Netflix does not ask you what you want to watch. It decides what to show you based on what it already knows about your behavior, your patterns, and what people who resemble you tend to enjoy. The recommendations on your homepage are not random and they are not alphabetical. They are the product of a system that has been trained to surface the most relevant option at the moment you are most likely to engage with it.
Google's local search works the same way, just applied to businesses instead of content.
When someone searches for a real estate agent in their area, Google is not returning a neutral directory. It is running a ranking model trained on signals like proximity, relevance, and trust, and surfacing the options most likely to satisfy the intent of that specific search at that specific moment. The agents who appear at the top of local results are not there because they have been in the business the longest or because they paid for the placement. They are there because their digital presence sends signals that the algorithm has learned to associate with credibility and relevance.
This is the part most agents miss. Netflix could recommend a genuinely excellent film that you would love, but if the metadata is wrong, the thumbnail is unappealing, and the viewing history suggests you never engage with that genre, it will never surface. The quality of the content is not the deciding factor. The signals surrounding it are.

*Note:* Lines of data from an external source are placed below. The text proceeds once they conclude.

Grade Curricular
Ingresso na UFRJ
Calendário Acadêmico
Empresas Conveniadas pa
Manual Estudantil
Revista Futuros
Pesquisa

The same dynamic plays out in local search every day. An agent with decades of experience, a strong reputation, and a genuine track record in their market can be invisible online if the signals are not in place. A newer agent who has invested in profile completeness, consistent review velocity, local content, and citation accuracy can outrank them because the algorithm has more to work with and more reason to trust what it finds.

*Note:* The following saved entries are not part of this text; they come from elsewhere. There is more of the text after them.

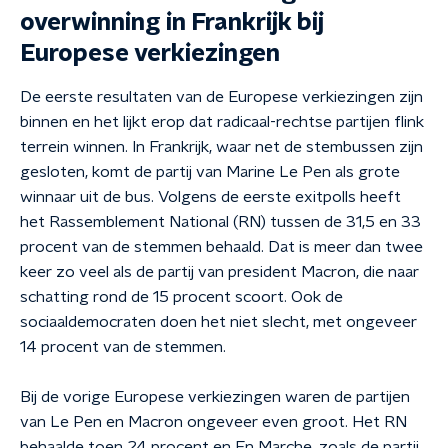
overwinning in Frankrijk bij
Europese verkiezingen
De eerste resultaten van de Europese verkiezingen zijn
binnen en het lijkt erop dat radicaal-rechtse partijen flink
terrein winnen. In Frankrijk, waar net de stembussen zijn
gesloten, komt de partij van Marine Le Pen als grote
winnaar uit de bus. Volgens de eerste exitpolls heeft
het Rassemblement National (RN) tussen de 31,5 en 33
procent van de stemmen behaald. Dat is meer dan twee
keer zo veel als de partij van president Macron, die naar
schatting rond de 15 procent scoort. Ook de
sociaaldemocraten doen het niet slecht, met ongeveer
14 procent van de stemmen.
Bij de vorige Europese verkiezingen waren de partijen
van Le Pen en Macron ongeveer even groot. Het RN
behaalde toen 24 procent en En Marche, zoals de partij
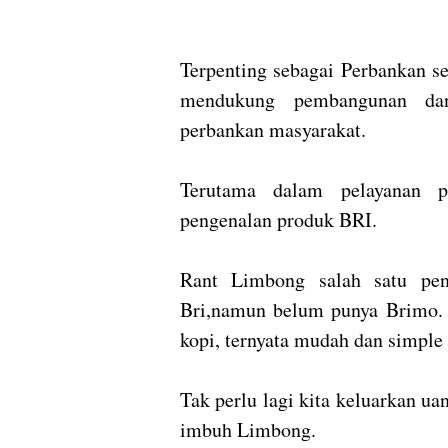
Terpenting sebagai Perbankan se
mendukung pembangunan da
perbankan masyarakat.
Terutama dalam pelayanan p
pengenalan produk BRI.
Rant Limbong salah satu pe
Bri,namun belum punya Brimo. B
kopi, ternyata mudah dan simple
Tak perlu lagi kita keluarkan u
imbuh Limbong.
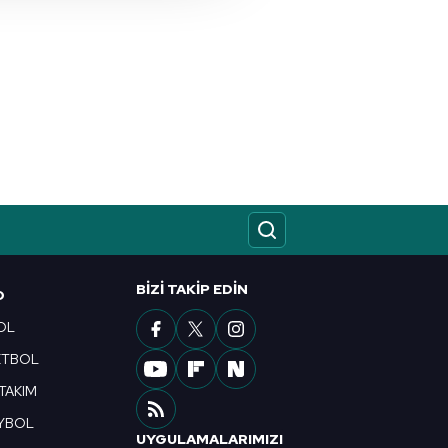
i ve sizlere yönelik
nılacaktır.
kin detaylı bilgi için Ayarlar
ak ve sitemizde ilgili
BIZI TAKIP EDIN
O
OL
ETBOL
 TAKIM
YBOL
UYGULAMALARIMIZI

What Netflix figured out, and what Google has applied to local discovery, is that relevance is not self-evident. It has to be communicated in a language the system can read. For Netflix that language is behavioral data. For Google local search it is the combination of a well-optimized profile, a consistent flow of genuine reviews, active engagement signals, and a coherent digital footprint across the platforms that feed into local rankings.
At Ashford South, this is the core of what we build for agents across our nine priority markets. Not just a presence, but a presence that speaks clearly to the system deciding who gets found. Profile optimization that sends the right relevance signals. Review systems that keep trust indicators current. Local content that reinforces authority in specific markets. Citation management that ensures every platform is telling the same story. The goal is the same one Netflix has been chasing since it moved from DVD rental to streaming: make sure the right thing shows up for the right person at exactly the right moment.
The agents showing up at the top of local search in your market are not there by accident, and they are not there because Google likes them. They are there because something in their digital presence has been communicating the right signals consistently enough that the algorithm has decided they belong there. That is an engineering problem as much as a marketing one, and it is entirely solvable.